S&P 500 Shake-Up Opens Path to Shrinking Tech’s 28% Dominance
(Bloomberg) -- The huge technology group in the S&P 500 could become smaller next year should Visa Inc., PayPal Holdings Inc. and Mastercard Inc. join the financial sector.
So says Todd Rosenbluth, head of ETF and mutual-fund research at CFRA. With S&P Dow Jones Indices proposing changes to regroup stocks, he also anticipates payment-services providers Automatic Data Processing Inc. and Fidelity National Information Services Inc. to exit tech and become part of the industrial segment.
If implemented, the changes could weaken tech’s share in the S&P 500, which has swollen to 28% -- topping the combined weights of the health-care and consumer-discretionary groups. Financials, the fourth-biggest industry, could then have a shot at becoming the No. 2 with the new additions, according to data compiled by Bloomberg.
This “could shake up three of the largest U.S. sectors,” Rosenbluth wrote in a note to clients. “We expect the changes to occur in 2022.”
Such a move would also make money managers at index and exchange-traded funds reshuffle their positions to mimic the changes.

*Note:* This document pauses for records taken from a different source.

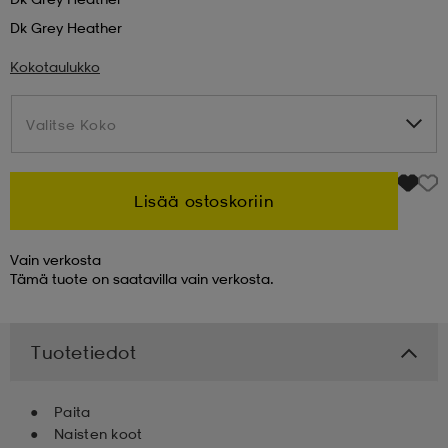
Dk Grey Heather
 & otsanauhat
 & otsanauhat
asut
Kokotaulukko
et
Valitse Koko
Valitse Koko
rrastot
s
Lisää ostoskoriin
Vain verkosta
s
Tämä tuote on saatavilla vain verkosta.
Tuotetiedot
Paita
Naisten koot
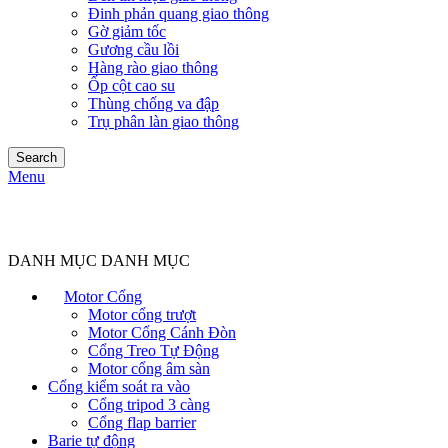
Đinh phản quang giao thông
Gờ giảm tốc
Gương cầu lồi
Hàng rào giao thông
Ốp cột cao su
Thùng chống va đập
Trụ phân làn giao thông
Search
Menu
DANH MỤC DANH MỤC
Motor Cổng
Motor cổng trượt
Motor Cổng Cánh Đòn
Cổng Treo Tự Động
Motor cổng âm sàn
Cổng kiểm soát ra vào
Cổng tripod 3 càng
Cổng flap barrier
Barie tự động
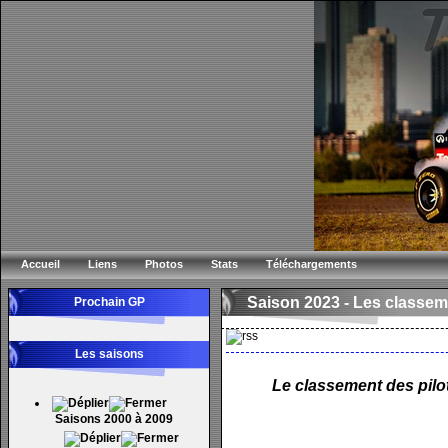
Accueil
Liens
Photos
Stats
Téléchargements
Saison 2023 -
Les classem
Prochain GP
Les saisons
Le classement des pilot
Saisons 2000 à 2009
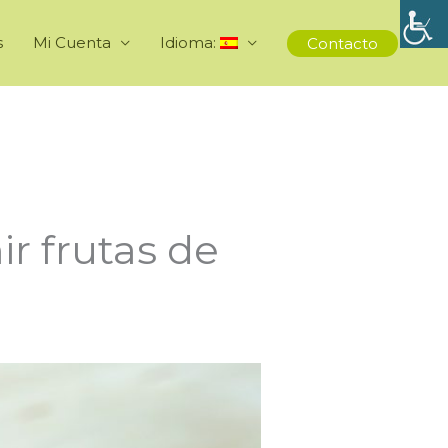
s
Mi Cuenta
Idioma:
Contacto
r frutas de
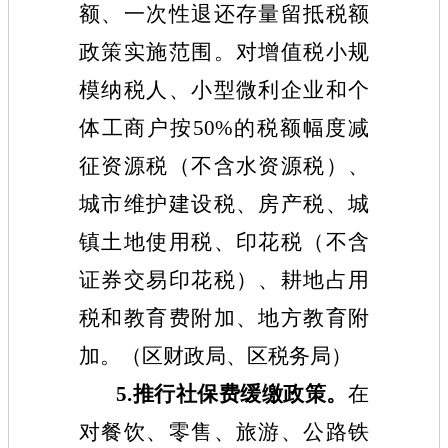
额、一次性退还存量留抵税额
政策实施范围。对增值税小规
模纳税人、小型微利企业和个
体工商户按50%的税额幅度减
征资源税（不含水资源税）、
城市维护建设税、房产税、城
镇土地使用税、印花税（不含
证券交易印花税）、耕地占用
税和教育费附加、地方教育附
加。（区财政
局
、区税务局）
5.推行社保费缓缴政策。
在
对餐饮、零售、旅游、公路铁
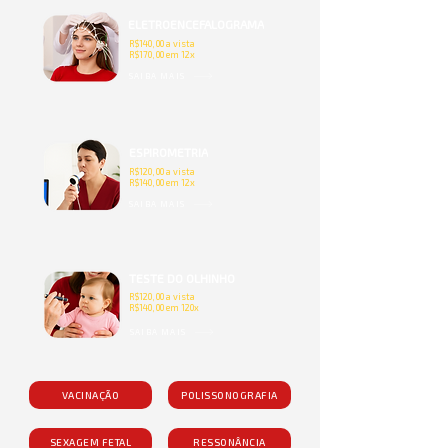
ELETROENCEFALOGRAMA
R$140,00 a vista
R$170,00 em 12x
SAIBA MAIS
ESPIROMETRIA
R$120,00 a vista
R$140,00 em 12x
SAIBA MAIS
TESTE DO OLHINHO
R$120,00 a vista
R$140,00 em 120x
SAIBA MAIS
VACINAÇÃO
POLISSONOGRAFIA
SEXAGEM FETAL
RESSONÂNCIA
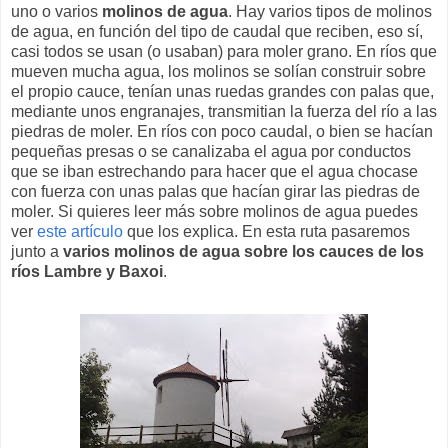
uno o varios
molinos de agua
. Hay varios tipos de molinos
de agua, en función del tipo de caudal que reciben, eso sí,
casi todos se usan (o usaban) para moler grano. En ríos que
mueven mucha agua, los molinos se solían construir sobre
el propio cauce, tenían unas ruedas grandes con palas que,
mediante unos engranajes, transmitian la fuerza del río a las
piedras de moler. En ríos con poco caudal, o bien se hacían
pequeñas presas o se canalizaba el agua por conductos
que se iban estrechando para hacer que el agua chocase
con fuerza con unas palas que hacían girar las piedras de
moler. Si quieres leer más sobre molinos de agua puedes
ver
este artículo
que los explica. En esta ruta pasaremos
junto a
varios molinos de agua sobre los cauces de los
ríos Lambre y Baxoi
.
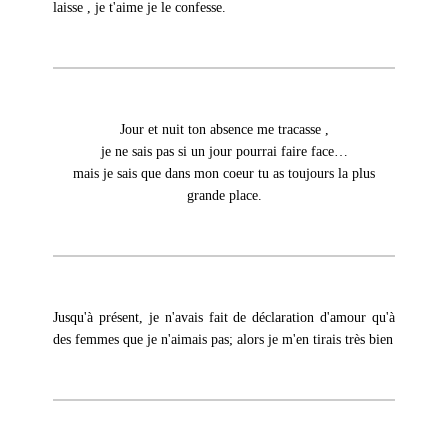
laisse , je t'aime je le confesse.
Jour et nuit ton absence me tracasse ,
je ne sais pas si un jour pourrai faire face…
mais je sais que dans mon coeur tu as toujours la plus
grande place.
Jusqu'à présent, je n'avais fait de déclaration d'amour qu'à
des femmes que je n'aimais pas; alors je m'en tirais très bien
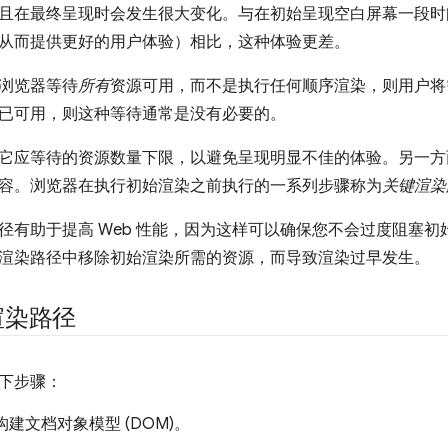
且在最终呈现时会发生很大变化。与在初始呈现空白屏幕一段时
从而提供更好的用户体验）相比，这种体验更差。
浏览器等待
所有
资源可用，而不是执行任何顺序渲染，则用户将
已可用，则这种等待通常是没有必要的。
它应等待的资源数量下限，以避免呈现明显不佳的体验。另一方
容。浏览器在执行初始渲染之前执行的一系列步骤称为
关键渲染
径有助于提高 Web 性能，因为这样可以确保您不会过度阻塞
渲染路径中移除初始渲染所需的资源，而导致渲染过早发生。
渲染路径
下步骤：
 构建文档对象模型 (DOM)。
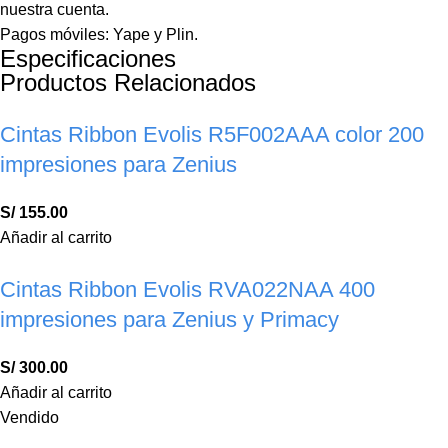
nuestra cuenta.
Pagos móviles: Yape y Plin.
Especificaciones
Productos Relacionados
Cintas Ribbon Evolis R5F002AAA color 200
impresiones para Zenius
S/
155.00
Añadir al carrito
Cintas Ribbon Evolis RVA022NAA 400
impresiones para Zenius y Primacy
S/
300.00
Añadir al carrito
Vendido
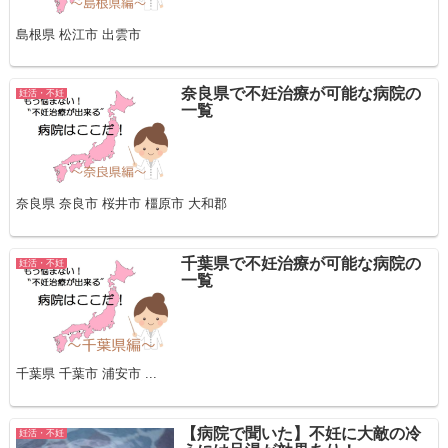
島根県 松江市 出雲市
奈良県で不妊治療が可能な病院の
妊活・不妊
一覧
奈良県 奈良市 桜井市 橿原市 大和郡
千葉県で不妊治療が可能な病院の
妊活・不妊
一覧
千葉県 千葉市 浦安市 ...
【病院で聞いた】不妊に大敵の冷
妊活・不妊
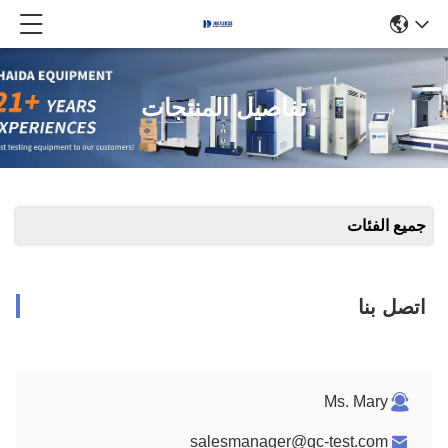
تفاصيل المنتجات
جميع الفئات
اتصل بنا
Ms. Mary
salesmanager@qc-test.com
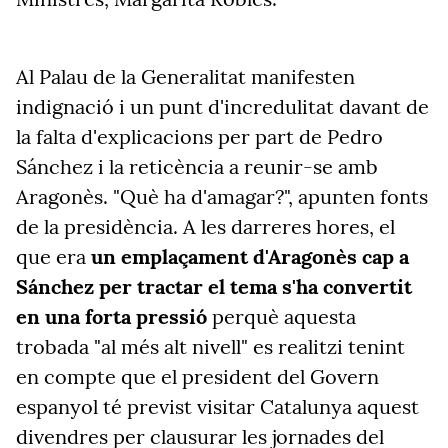
Al Palau de la Generalitat manifesten
indignació i un punt d'incredulitat davant de
la falta d'explicacions per part de Pedro
Sánchez i la reticència a reunir-se amb
Aragonès. "Què ha d'amagar?", apunten fonts
de la presidència. A les darreres hores, el
que era
un emplaçament d'Aragonès cap a
Sánchez per tractar el tema s'ha convertit
en una forta pressió
perquè aquesta
trobada "al més alt nivell" es realitzi tenint
en compte que el president del Govern
espanyol té previst visitar Catalunya aquest
divendres per clausurar les jornades del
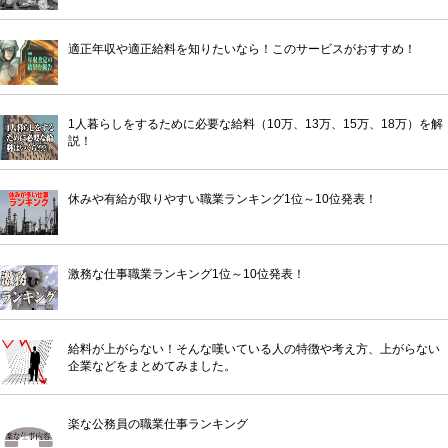
適正年収や適正給料を知りたいなら！このサービスがおすすめ！
1人暮らしをするために必要な給料（10万、13万、15万、18万）を解
説！
休みや有給が取りやすい職業ランキング1位～10位発表！
激務な仕事職業ランキング1位～10位発表！
給料が上がらない！そんな嘆いている人の特徴や考え方、上がらない
企業などをまとめてみました。
楽な公務員の職業仕事ランキング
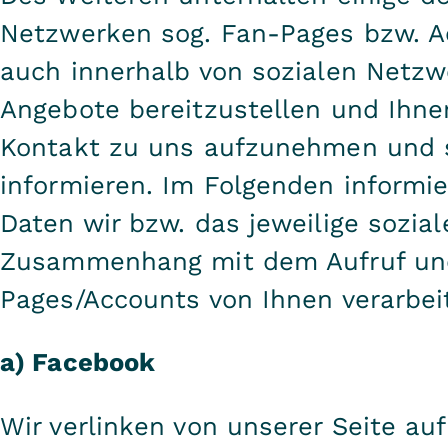
Netzwerken sog. Fan-Pages bzw. A
auch innerhalb von sozialen Netz
Angebote bereitzustellen und Ihne
Kontakt zu uns aufzunehmen und s
informieren. Im Folgenden informie
Daten wir bzw. das jeweilige sozia
Zusammenhang mit dem Aufruf und
Pages/Accounts von Ihnen verarbei
a) Facebook
Wir verlinken von unserer Seite a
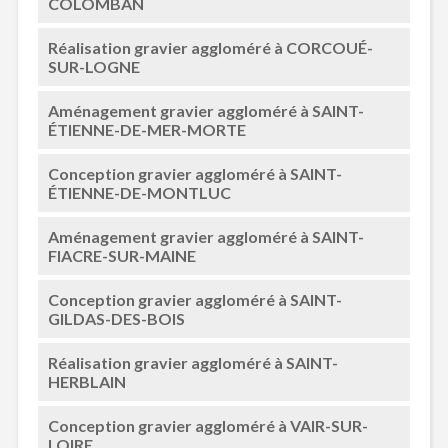
COLOMBAN
Réalisation gravier aggloméré à CORCOUÉ-
SUR-LOGNE
Aménagement gravier aggloméré à SAINT-
ÉTIENNE-DE-MER-MORTE
Conception gravier aggloméré à SAINT-
ÉTIENNE-DE-MONTLUC
Aménagement gravier aggloméré à SAINT-
FIACRE-SUR-MAINE
Conception gravier aggloméré à SAINT-
GILDAS-DES-BOIS
Réalisation gravier aggloméré à SAINT-
HERBLAIN
Conception gravier aggloméré à VAIR-SUR-
LOIRE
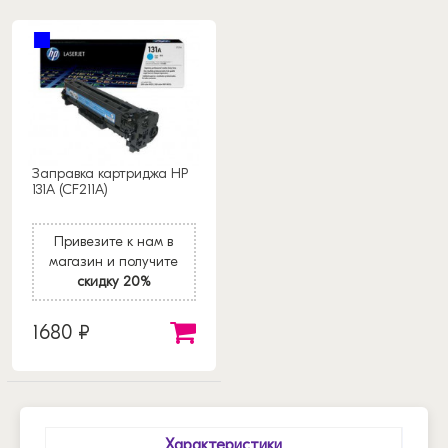
Заправка картриджа HP
131A (CF211A)
Привезите к нам в
магазин и получите
скидку 20%
1680 ₽
Характеристики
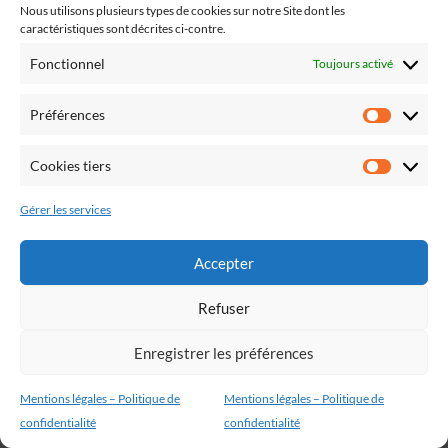
premier atelier. À bientôt!
Nous utilisons plusieurs types de cookies sur notre Site dont les
caractéristiques sont décrites ci-contre.
Fonctionnel
Toujours activé
Préférences
Cookies tiers
Gérer les services
Accepter
L’atelier Légal 2026 Made with Love by
ATWIO
Refuser
Mentions légales & Politique de confidentialité
CGS
Enregistrer les préférences
Mentions légales – Politique de
Mentions légales – Politique de
confidentialité
confidentialité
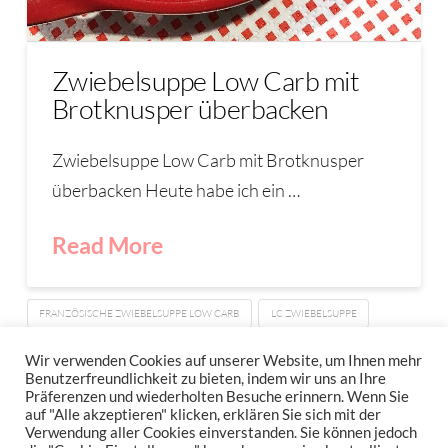
Zwiebelsuppe Low Carb mit
Brotknusper überbacken
Zwiebelsuppe Low Carb mit Brotknusper
überbacken Heute habe ich ein …
Read More
FRANZÖSISCHE ZWIEBELSUPPE LOW CARB
LC ZWIEBELSUPPE
ONION SOUP
ZWIEBELSUPPE
Wir verwenden Cookies auf unserer Website, um Ihnen mehr
Benutzerfreundlichkeit zu bieten, indem wir uns an Ihre
Präferenzen und wiederholten Besuche erinnern. Wenn Sie
auf "Alle akzeptieren" klicken, erklären Sie sich mit der
Verwendung aller Cookies einverstanden. Sie können jedoch
IMPRESSUM
DATENSCHUTZERKLÄRUNG
NEWSLETTER DATENSCHUTZRICHTLINIEN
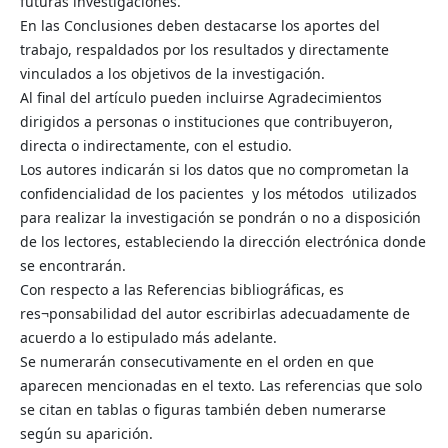
futuras investigaciones.
En las Conclusiones deben destacarse los aportes del
trabajo, respaldados por los resultados y directamente
vinculados a los objetivos de la investigación.
Al final del artículo pueden incluirse Agradecimientos
dirigidos a personas o instituciones que contribuyeron,
directa o indirectamente, con el estudio.
Los autores indicarán si los datos que no comprometan la
confidencialidad de los pacientes y los métodos utilizados
para realizar la investigación se pondrán o no a disposición
de los lectores, estableciendo la dirección electrónica donde
se encontrarán.
Con respecto a las Referencias bibliográficas, es
res¬ponsabilidad del autor escribirlas adecuadamente de
acuerdo a lo estipulado más adelante.
Se numerarán consecutivamente en el orden en que
aparecen mencionadas en el texto. Las referencias que solo
se citan en tablas o figuras también deben numerarse
según su aparición.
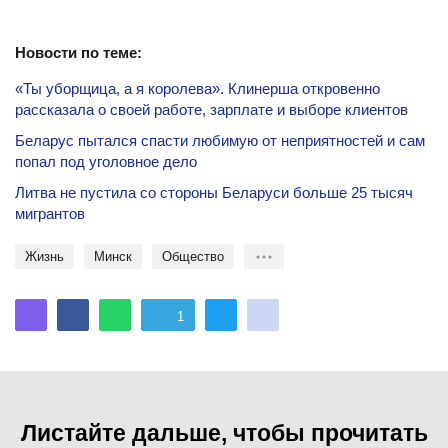
и материальные ценности, если эти действия
являются основанием для утраты доверия к нему
Новости по теме:
со стороны нанимателя;
«Ты уборщица, а я королева». Клинерша откровенно
6.5. совершение работником, выполняющим
рассказала о своей работе, зарплате и выборе клиентов
воспитательные функции, аморального проступка,
Беларус пытался спасти любимую от неприятностей и сам
несовместимого с продолжением данной работы;
попал под уголовное дело
6.6. направление работника по постановлению суда
Литва не пустила со стороны Беларуси больше 25 тысяч
в лечебно-трудовой профилакторий;
мигрантов
6.7. разглашение коммерческой тайны работником,
жизнь
Минск
общество
имеющим к ней доступ;
6.8. причинение в связи с исполнением трудовых
1
обязанностей государству, юридическим и (или)
физическим лицам имущественного ущерба,
установленного вступившим в законную силу
решением суда;
Листайте дальше, чтобы прочитать
6.9. сокрытие руководителем организации фактов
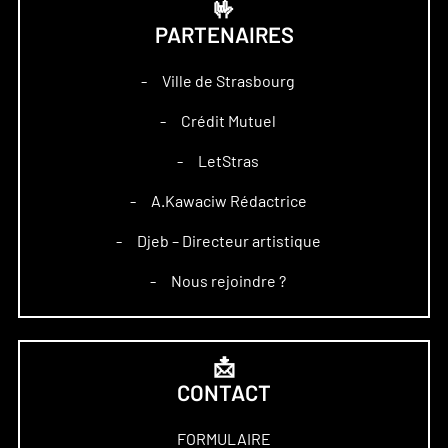
🤟
PARTENAIRES
Ville de Strasbourg
–
Crédit Mutuel
–
LetStras
–
A.Kawaciw Rédactrice
–
Djeb – Directeur artistique
–
Nous rejoindre ?
–
📩
CONTACT
FORMULAIRE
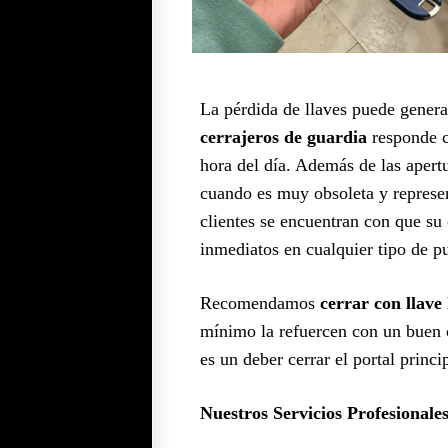
La pérdida de llaves puede generar
cerrajeros de guardia
responde c
hora del día. Además de las aper
cuando es muy obsoleta y represe
clientes se encuentran con que su c
inmediatos en cualquier tipo de pu
Recomendamos
cerrar con llave 
mínimo la refuercen con un buen c
es un deber cerrar el portal princ
Nuestros Servicios Profesionale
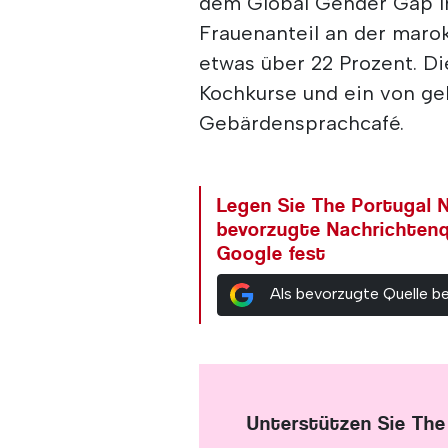
dem Global Gender Gap In
Frauenanteil an der maro
etwas über 22 Prozent. Di
Kochkurse und ein von ge
Gebärdensprachcafé.
Legen Sie The Portugal N
bevorzugte Nachrichtenq
Google fest
Als bevorzugte Quelle b
Unterstützen Sie The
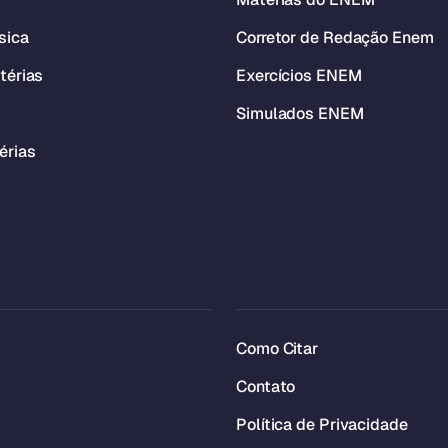
sica
Corretor de Redação Enem
térias
Exercícios ENEM
Simulados ENEM
érias
Como Citar
Contato
Política de Privacidade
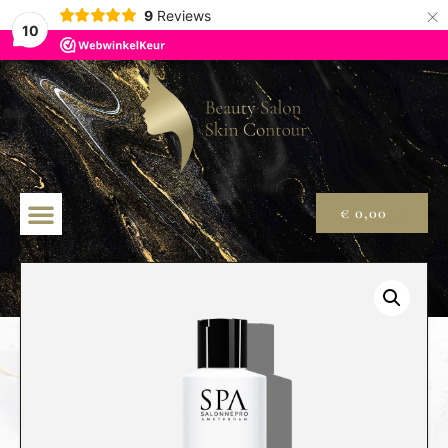
×
9
Reviews
10
€
0,00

ETFs focused on technology, financial and industrial shares currently oversee $310 billion of assets, data compiled by Bloomberg Intelligence show.
The proposed revision is part of a consultation paper on the global industry classification standard that S&P announced earlier this week in conjunction with MSCI. The consultation ends on Dec. 20 -- with any changes to the GICS structure to be announced by February 2022.